Vice President Joe Biden confirmed Wednesday what analysts and insiders have long predicted about the Affordable Care Act’s first open enrollment season: the numbers will most likely fall short of original White House expectations.
Biden told a small group of people in Minneapolis that the ObamaCare rollout is off to a “hell of a start” and that it will be tough to get the target on the number of people signing up for coverage by the March 31 deadline. "We may not get to seven million, we may get to five or six, but that's a hell of a start," Biden said, according to a pool report.
The Obama Administration had initially projected to have 7 million people enrolled on a state or the federal exchange in year one, with 2.7 million of them being young and healthy enrollees.
Almost two weeks ago, the Congressional Budget Office revised its initial projections down to 6 million enrollees from 7 million in year one of the law.
Since open enrollment period kicked off on Oct. 1, 3.3 million Americans have selected plans on a state or the federal exchange, with 25% being between the ages of 18 and 34--the much-needed younger demo that will help offset the costs of insuring older and less healthy individuals.
Under the ACA, every individual in the country has to have insurance by the end of open enrollment period. If they fail to secure coverage, they will face a fine of $95 a year, or 1% of their annual income for failing to comply.
With a little more than five weeks left until the end of open enrollment, it’s no surprise the administration is casually resetting expectations, says Larry Kocot, visiting fellow at the Brookings Institution.
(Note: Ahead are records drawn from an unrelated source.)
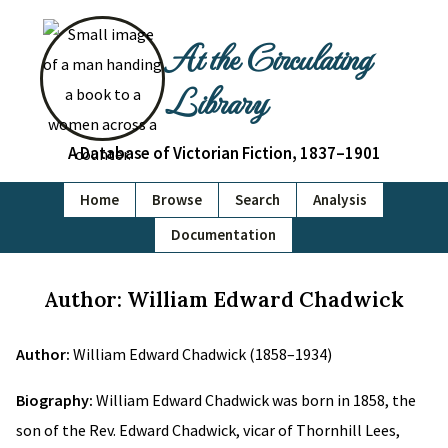
At the Circulating
Library
A Database of Victorian Fiction, 1837–1901
Home
Browse
Search
Analysis
Documentation
Author: William Edward Chadwick
Author:
William Edward Chadwick (1858–1934)
Biography:
William Edward Chadwick was born in 1858, the
son of the Rev. Edward Chadwick, vicar of Thornhill Lees,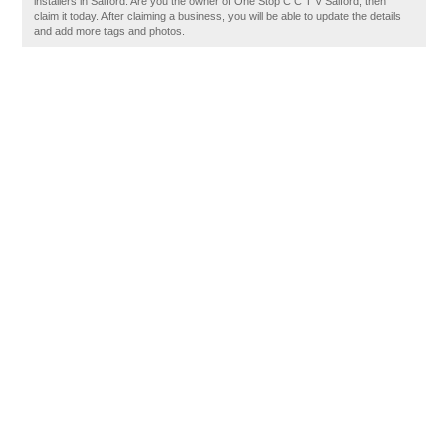
installers in Salford. Are you the owner of One Stop C C T V Salford, then
claim it today. After claiming a business, you will be able to update the details
and add more tags and photos.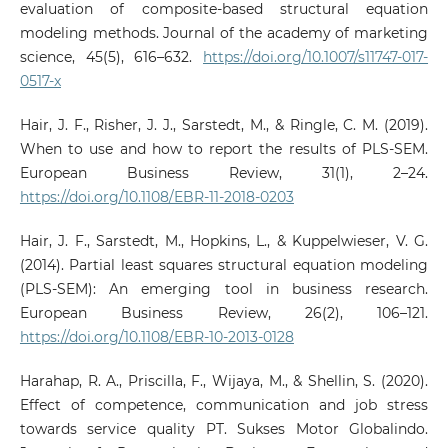
evaluation of composite-based structural equation
modeling methods. Journal of the academy of marketing
science, 45(5), 616–632.
https://doi.org/10.1007/s11747-017-
0517-x
Hair, J. F., Risher, J. J., Sarstedt, M., & Ringle, C. M. (2019).
When to use and how to report the results of PLS-SEM.
European Business Review, 31(1), 2–24.
https://doi.org/10.1108/EBR-11-2018-0203
Hair, J. F., Sarstedt, M., Hopkins, L., & Kuppelwieser, V. G.
(2014). Partial least squares structural equation modeling
(PLS-SEM): An emerging tool in business research.
European Business Review, 26(2), 106–121.
https://doi.org/10.1108/EBR-10-2013-0128
Harahap, R. A., Priscilla, F., Wijaya, M., & Shellin, S. (2020).
Effect of competence, communication and job stress
towards service quality PT. Sukses Motor Globalindo.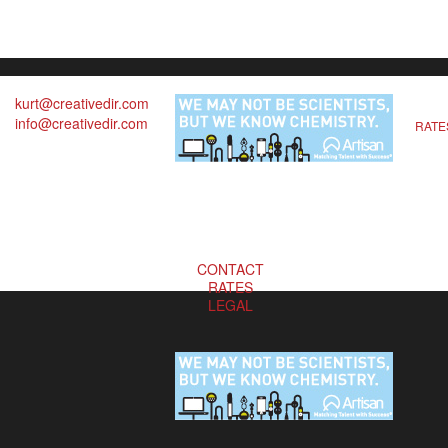
kurt@creativedir.com
info@creativedir.com
RATE
CONTACT
RATES
LEGAL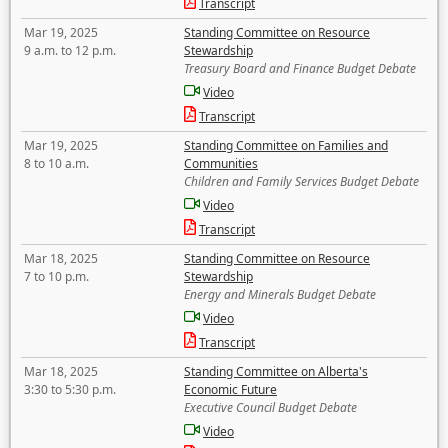
Transcript
Mar 19, 2025
Standing Committee on Resource
9 a.m. to 12 p.m.
Stewardship
Treasury Board and Finance Budget Debate
Video
Transcript
Mar 19, 2025
Standing Committee on Families and
8 to 10 a.m.
Communities
Children and Family Services Budget Debate
Video
Transcript
Mar 18, 2025
Standing Committee on Resource
7 to 10 p.m.
Stewardship
Energy and Minerals Budget Debate
Video
Transcript
Mar 18, 2025
Standing Committee on Alberta's
3:30 to 5:30 p.m.
Economic Future
Executive Council Budget Debate
Video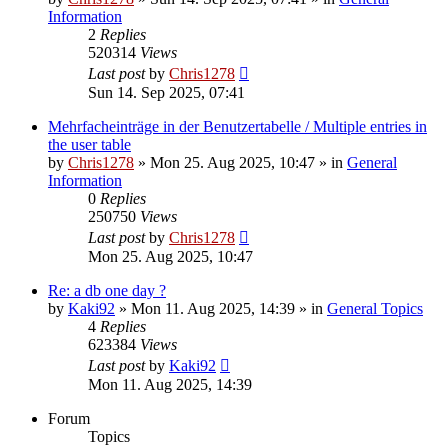
Information
2
Replies
520314
Views
Last post
by
Chris1278
Sun 14. Sep 2025, 07:41
Mehrfacheinträge in der Benutzertabelle / Multiple entries in
the user table
by
Chris1278
» Mon 25. Aug 2025, 10:47 » in
General
Information
0
Replies
250750
Views
Last post
by
Chris1278
Mon 25. Aug 2025, 10:47
Re: a db one day ?
by
Kaki92
» Mon 11. Aug 2025, 14:39 » in
General Topics
4
Replies
623384
Views
Last post
by
Kaki92
Mon 11. Aug 2025, 14:39
Forum
Topics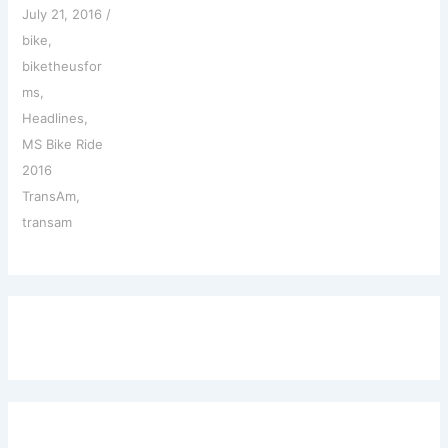
July 21, 2016
/
bike
,
biketheusfor
ms
,
Headlines
,
MS Bike Ride
2016
TransAm
,
transam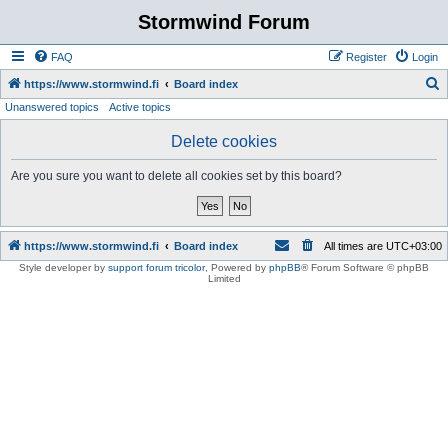
Stormwind Forum
FAQ
Register
Login
S
https://www.stormwind.fi
Board index
Unanswered topics
Active topics
e
a
Delete cookies
r
Are you sure you want to delete all cookies set by this board?
c
h
https://www.stormwind.fi
Board index
All times are
UTC+03:00
Style developer by
support forum tricolor
,
Powered by
phpBB
® Forum Software © phpBB
Limited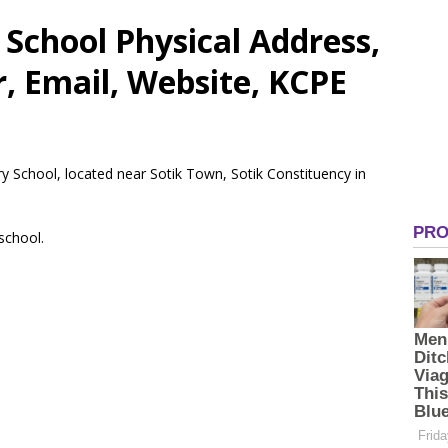
School Physical Address,
 Email, Website, KCPE
ry School, located near Sotik Town, Sotik Constituency in
 school.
“This is a soft message to recalibrate expectations,” Kocot says. “If they can move the number down, they can revise [ahead of the enrollment period deadline]. The real question is who are these people—how do they impact risk pools?”
One of the key areas of debate about the enrollee pool under the ACA has been how many of the enrollees have actually paid their premiums.
The Department of Health and Human Services is defining enrollments among those who have “selected” plans, meaning they may or may not have yet paid their first month’s premiums.
Traditionally the insurance industry counts people as enrolled once they make the final step in paying their premium.
The New York Times reports that one-fifth of the enrollees have yet to make that premium payment as of last week, and Bob Laszewski, who writes the Health Care Policy and Marketplace Blog, wrote on Feb. 7 that industry sources report 80% of new enrollees have made their first month’s payment.
Sam Baker of the National Journal, called the lack of payments an “enrollment crash” and says the Obama Administration may eventually have to revise its enrollment stats down.
Kocot says enrollment data is a rolling report, with insurance companies reporting new stats to HHS on a monthly basis. “They won’t revise midstream; they’ll wait until they have actual data at the end of March or early April,” he says.
But getting the demographics of who actually has made payments is an entirely separate issue, says Vishnu Lekraj, senior insurance analyst for Morningstar.
“Young people do pay their premiums from what I know—they aren’t necessarily paying late” Lekraj says. “The number of young folks in the exchanges now should increase by the end of March. But if they pay their premiums or not is another story—usually they do.”
But premium payments also have to be consistent, argues Devon Herrick, senior analyst at the National Center for Policy Analysis. Technically, an enrollee can make his or her first month’s payment, and then not make a payment for up to 90 days before an insurance company can remove him or her from their coverage plans.
“It’s not just making the first payment—its making the second and third,” he says. “We won’t have any official work on that for at least three to five months. Insurance companies may let that trickle out, if people who signed up didn’t follow through.”